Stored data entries
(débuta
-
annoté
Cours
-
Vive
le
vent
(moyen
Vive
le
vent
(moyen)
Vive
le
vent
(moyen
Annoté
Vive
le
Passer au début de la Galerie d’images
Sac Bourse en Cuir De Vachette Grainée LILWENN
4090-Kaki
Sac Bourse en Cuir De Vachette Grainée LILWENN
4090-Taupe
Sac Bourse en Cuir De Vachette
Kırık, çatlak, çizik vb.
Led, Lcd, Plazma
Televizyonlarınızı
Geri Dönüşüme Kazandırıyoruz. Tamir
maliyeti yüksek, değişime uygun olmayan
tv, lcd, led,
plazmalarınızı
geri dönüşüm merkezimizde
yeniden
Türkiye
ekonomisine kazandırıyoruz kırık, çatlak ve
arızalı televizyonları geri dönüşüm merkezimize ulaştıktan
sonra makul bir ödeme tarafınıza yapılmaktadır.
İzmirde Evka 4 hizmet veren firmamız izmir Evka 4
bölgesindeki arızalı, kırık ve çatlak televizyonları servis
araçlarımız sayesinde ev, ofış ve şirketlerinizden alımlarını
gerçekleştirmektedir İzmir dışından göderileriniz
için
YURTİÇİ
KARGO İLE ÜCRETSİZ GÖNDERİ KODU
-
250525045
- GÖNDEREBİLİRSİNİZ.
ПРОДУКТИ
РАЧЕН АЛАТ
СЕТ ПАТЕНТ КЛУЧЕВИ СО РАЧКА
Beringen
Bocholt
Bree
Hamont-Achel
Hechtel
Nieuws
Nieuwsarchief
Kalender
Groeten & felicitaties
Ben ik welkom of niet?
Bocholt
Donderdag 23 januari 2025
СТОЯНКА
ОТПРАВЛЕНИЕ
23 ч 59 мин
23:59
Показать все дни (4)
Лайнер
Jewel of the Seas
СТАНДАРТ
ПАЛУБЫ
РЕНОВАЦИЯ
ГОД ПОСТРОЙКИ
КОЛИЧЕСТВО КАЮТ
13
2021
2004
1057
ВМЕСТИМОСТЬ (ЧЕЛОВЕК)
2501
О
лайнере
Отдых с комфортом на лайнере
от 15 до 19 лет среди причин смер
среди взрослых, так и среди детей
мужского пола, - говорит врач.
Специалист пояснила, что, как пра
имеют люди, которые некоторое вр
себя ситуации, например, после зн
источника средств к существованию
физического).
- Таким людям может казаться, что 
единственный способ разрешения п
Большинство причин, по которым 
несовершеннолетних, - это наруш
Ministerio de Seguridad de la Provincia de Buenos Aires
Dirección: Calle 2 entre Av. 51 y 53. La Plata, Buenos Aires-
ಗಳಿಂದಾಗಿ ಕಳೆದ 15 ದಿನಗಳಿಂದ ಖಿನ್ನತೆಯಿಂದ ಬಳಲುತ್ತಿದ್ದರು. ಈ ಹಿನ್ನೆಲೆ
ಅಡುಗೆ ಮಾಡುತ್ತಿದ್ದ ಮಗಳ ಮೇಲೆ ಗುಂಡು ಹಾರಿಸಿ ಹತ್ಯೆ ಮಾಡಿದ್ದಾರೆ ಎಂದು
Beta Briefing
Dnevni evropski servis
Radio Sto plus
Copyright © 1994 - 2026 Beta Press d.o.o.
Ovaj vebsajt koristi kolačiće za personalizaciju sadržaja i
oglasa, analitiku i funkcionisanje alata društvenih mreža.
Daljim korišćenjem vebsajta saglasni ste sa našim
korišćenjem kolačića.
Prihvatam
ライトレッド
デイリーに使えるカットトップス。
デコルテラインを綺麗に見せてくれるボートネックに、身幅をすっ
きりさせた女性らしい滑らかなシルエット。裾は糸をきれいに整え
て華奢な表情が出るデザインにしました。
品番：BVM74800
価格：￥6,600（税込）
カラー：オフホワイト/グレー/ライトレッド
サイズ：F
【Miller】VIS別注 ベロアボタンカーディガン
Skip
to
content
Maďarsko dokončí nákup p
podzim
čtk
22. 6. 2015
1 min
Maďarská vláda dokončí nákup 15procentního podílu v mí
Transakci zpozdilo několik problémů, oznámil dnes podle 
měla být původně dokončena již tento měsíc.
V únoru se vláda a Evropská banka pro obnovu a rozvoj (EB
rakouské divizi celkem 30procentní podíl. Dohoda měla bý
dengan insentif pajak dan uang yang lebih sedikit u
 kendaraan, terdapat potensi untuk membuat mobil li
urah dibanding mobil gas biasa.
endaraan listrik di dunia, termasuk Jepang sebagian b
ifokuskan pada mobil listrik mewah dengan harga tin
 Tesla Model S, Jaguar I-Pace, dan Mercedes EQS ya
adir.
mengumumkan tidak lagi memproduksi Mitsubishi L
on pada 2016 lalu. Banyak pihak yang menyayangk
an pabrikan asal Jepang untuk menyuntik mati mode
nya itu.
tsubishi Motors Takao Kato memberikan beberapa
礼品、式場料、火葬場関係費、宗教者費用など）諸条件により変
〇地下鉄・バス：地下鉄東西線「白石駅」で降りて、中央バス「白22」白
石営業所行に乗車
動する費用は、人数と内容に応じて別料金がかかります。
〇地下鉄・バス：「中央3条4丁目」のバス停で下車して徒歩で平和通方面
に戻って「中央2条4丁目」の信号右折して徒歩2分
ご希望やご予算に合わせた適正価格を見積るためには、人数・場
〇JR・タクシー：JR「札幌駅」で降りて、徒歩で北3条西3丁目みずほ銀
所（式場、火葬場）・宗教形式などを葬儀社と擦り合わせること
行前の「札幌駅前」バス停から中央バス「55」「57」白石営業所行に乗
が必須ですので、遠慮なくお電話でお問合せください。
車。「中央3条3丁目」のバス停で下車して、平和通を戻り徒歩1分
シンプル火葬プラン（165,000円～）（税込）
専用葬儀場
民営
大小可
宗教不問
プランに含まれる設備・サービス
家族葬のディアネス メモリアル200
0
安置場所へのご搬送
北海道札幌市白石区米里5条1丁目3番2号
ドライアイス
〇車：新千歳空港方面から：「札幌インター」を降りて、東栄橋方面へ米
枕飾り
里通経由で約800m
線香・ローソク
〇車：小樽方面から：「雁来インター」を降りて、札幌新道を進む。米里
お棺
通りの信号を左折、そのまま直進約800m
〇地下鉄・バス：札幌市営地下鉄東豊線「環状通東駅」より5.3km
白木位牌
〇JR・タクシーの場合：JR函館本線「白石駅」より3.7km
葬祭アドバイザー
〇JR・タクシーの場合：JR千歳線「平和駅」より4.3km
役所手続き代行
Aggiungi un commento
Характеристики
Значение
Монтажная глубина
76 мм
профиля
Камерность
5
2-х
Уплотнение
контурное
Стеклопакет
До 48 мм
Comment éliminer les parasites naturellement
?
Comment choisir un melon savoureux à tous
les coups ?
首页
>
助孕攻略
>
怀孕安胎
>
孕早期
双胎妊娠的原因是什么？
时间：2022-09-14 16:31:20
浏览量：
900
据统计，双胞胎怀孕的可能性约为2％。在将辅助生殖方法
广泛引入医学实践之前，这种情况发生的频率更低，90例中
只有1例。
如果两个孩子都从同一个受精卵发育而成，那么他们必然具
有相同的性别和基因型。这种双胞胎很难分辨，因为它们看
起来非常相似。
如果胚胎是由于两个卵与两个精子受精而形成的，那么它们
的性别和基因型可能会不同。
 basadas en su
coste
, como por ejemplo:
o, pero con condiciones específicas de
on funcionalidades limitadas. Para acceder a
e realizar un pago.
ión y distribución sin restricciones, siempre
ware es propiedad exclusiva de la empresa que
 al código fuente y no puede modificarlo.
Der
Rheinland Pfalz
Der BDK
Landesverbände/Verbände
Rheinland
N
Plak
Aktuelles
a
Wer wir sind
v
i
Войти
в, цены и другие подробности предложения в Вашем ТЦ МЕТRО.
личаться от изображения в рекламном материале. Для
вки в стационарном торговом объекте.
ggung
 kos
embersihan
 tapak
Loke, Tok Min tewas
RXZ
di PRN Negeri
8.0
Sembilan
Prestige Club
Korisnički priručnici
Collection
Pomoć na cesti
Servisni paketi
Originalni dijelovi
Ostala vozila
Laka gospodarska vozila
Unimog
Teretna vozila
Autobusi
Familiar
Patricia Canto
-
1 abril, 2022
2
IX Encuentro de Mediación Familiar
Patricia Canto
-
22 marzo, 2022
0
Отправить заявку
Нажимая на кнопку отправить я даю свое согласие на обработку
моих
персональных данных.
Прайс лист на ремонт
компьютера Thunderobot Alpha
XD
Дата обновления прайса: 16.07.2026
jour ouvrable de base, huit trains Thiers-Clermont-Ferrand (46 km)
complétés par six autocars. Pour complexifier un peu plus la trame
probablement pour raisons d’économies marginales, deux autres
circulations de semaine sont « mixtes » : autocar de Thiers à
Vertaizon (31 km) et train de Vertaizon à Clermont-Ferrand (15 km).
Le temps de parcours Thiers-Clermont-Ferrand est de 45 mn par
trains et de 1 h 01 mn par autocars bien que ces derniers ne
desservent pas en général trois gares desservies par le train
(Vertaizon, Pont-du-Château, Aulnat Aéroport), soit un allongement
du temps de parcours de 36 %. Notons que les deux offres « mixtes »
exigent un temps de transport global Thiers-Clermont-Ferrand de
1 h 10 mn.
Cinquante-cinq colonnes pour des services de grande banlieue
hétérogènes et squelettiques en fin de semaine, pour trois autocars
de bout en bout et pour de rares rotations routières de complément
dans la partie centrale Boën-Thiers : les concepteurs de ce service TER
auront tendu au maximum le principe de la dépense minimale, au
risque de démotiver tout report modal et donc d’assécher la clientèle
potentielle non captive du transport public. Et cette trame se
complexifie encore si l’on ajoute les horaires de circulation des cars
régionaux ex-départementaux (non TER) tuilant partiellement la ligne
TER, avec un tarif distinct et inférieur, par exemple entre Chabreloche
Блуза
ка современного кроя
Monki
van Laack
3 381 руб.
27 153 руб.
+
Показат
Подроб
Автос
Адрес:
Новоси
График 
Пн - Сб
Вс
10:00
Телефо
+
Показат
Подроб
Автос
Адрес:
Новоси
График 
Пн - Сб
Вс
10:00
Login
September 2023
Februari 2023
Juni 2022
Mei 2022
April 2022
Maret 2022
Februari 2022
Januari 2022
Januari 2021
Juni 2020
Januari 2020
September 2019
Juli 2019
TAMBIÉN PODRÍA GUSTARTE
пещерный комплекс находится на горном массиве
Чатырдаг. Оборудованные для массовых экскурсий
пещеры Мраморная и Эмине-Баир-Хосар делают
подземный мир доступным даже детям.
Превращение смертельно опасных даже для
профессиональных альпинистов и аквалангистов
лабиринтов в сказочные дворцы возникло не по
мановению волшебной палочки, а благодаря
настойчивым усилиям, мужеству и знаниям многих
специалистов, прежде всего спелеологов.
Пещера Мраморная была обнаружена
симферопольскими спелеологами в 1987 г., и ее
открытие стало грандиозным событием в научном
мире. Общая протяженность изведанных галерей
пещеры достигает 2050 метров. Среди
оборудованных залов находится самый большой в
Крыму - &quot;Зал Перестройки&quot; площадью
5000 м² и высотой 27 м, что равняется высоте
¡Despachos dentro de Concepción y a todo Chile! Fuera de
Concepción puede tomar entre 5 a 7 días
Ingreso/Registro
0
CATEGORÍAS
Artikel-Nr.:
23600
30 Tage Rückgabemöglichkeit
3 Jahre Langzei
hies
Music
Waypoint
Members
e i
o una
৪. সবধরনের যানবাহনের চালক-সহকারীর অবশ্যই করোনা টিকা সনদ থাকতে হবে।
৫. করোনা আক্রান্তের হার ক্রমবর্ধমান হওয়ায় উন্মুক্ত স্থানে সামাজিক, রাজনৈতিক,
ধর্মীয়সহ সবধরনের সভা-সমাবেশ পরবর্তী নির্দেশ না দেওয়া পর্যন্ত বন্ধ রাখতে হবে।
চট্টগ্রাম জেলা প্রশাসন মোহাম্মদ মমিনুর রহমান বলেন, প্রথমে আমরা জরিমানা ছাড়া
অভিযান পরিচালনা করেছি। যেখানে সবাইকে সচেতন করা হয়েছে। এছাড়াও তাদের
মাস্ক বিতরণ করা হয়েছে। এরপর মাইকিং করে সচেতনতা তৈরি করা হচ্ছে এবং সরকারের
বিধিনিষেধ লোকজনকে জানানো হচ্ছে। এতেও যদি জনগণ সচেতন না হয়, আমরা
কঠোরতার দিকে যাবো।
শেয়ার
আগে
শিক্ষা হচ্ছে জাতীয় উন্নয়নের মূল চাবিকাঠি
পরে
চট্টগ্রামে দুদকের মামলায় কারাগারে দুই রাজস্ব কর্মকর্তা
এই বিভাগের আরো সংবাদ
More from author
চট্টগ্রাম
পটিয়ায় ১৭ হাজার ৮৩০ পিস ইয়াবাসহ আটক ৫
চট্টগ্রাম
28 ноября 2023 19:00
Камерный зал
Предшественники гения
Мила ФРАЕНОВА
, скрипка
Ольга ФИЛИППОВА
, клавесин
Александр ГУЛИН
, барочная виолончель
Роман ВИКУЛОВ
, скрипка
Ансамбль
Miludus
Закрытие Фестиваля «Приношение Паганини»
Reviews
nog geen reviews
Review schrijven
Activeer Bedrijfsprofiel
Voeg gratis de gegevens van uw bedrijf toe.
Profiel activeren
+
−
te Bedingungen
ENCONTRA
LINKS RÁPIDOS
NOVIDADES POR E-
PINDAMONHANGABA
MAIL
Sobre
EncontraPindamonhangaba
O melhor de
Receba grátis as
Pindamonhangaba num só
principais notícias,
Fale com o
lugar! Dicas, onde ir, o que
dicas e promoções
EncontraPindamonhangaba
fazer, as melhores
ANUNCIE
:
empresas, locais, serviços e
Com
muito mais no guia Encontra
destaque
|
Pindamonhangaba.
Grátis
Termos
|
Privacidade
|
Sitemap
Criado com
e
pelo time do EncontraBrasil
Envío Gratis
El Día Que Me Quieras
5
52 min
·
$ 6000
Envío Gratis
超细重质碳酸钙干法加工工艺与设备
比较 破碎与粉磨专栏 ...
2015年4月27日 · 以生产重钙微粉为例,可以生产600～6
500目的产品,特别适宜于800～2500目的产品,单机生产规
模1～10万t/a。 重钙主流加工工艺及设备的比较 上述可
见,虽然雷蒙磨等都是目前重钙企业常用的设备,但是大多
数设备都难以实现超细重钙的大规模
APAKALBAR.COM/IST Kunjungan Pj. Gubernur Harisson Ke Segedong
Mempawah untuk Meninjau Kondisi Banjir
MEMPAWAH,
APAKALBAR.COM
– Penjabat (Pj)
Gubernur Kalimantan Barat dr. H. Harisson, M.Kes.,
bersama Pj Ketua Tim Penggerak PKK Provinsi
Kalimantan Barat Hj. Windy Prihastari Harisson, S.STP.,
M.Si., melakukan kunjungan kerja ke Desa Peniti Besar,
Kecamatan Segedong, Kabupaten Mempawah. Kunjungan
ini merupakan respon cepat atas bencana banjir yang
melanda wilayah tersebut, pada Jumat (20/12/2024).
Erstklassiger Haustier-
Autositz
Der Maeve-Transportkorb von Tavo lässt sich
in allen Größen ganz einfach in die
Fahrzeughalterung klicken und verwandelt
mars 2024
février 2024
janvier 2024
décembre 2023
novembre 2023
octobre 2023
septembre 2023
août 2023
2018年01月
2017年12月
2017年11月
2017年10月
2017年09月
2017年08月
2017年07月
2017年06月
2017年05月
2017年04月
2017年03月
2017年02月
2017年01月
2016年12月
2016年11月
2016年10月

Exercise instructions
All that should be written out is the stretch of lines above between the one holding "ಗಳಿಂದಾಗಿ ಕಳೆದ 15" and the one holding "Maďarská vláda dokončí", inclusive, exactly as given.

Solution to the exercise
ಗಳಿಂದಾಗಿ ಕಳೆದ 15 ದಿನಗಳಿಂದ ಖಿನ್ನತೆಯಿಂದ ಬಳಲುತ್ತಿದ್ದರು. ಈ ಹಿನ್ನೆಲೆ
ಅಡುಗೆ ಮಾಡುತ್ತಿದ್ದ ಮಗಳ ಮೇಲೆ ಗುಂಡು ಹಾರಿಸಿ ಹತ್ಯೆ ಮಾಡಿದ್ದಾರೆ ಎಂದು
Beta Briefing
Dnevni evropski servis
Radio Sto plus
Copyright © 1994 - 2026 Beta Press d.o.o.
Ovaj vebsajt koristi kolačiće za personalizaciju sadržaja i
oglasa, analitiku i funkcionisanje alata društvenih mreža.
Daljim korišćenjem vebsajta saglasni ste sa našim
korišćenjem kolačića.
Prihvatam
ライトレッド
デイリーに使えるカットトップス。
デコルテラインを綺麗に見せてくれるボートネックに、身幅をすっ
きりさせた女性らしい滑らかなシルエット。裾は糸をきれいに整え
て華奢な表情が出るデザインにしました。
品番：BVM74800
価格：￥6,600（税込）
カラー：オフホワイト/グレー/ライトレッド
サイズ：F
【Miller】VIS別注 ベロアボタンカーディガン
Skip
to
content
Maďarsko dokončí nákup p
podzim
čtk
22. 6. 2015
1 min
Maďarská vláda dokončí nákup 15procentního podílu v mí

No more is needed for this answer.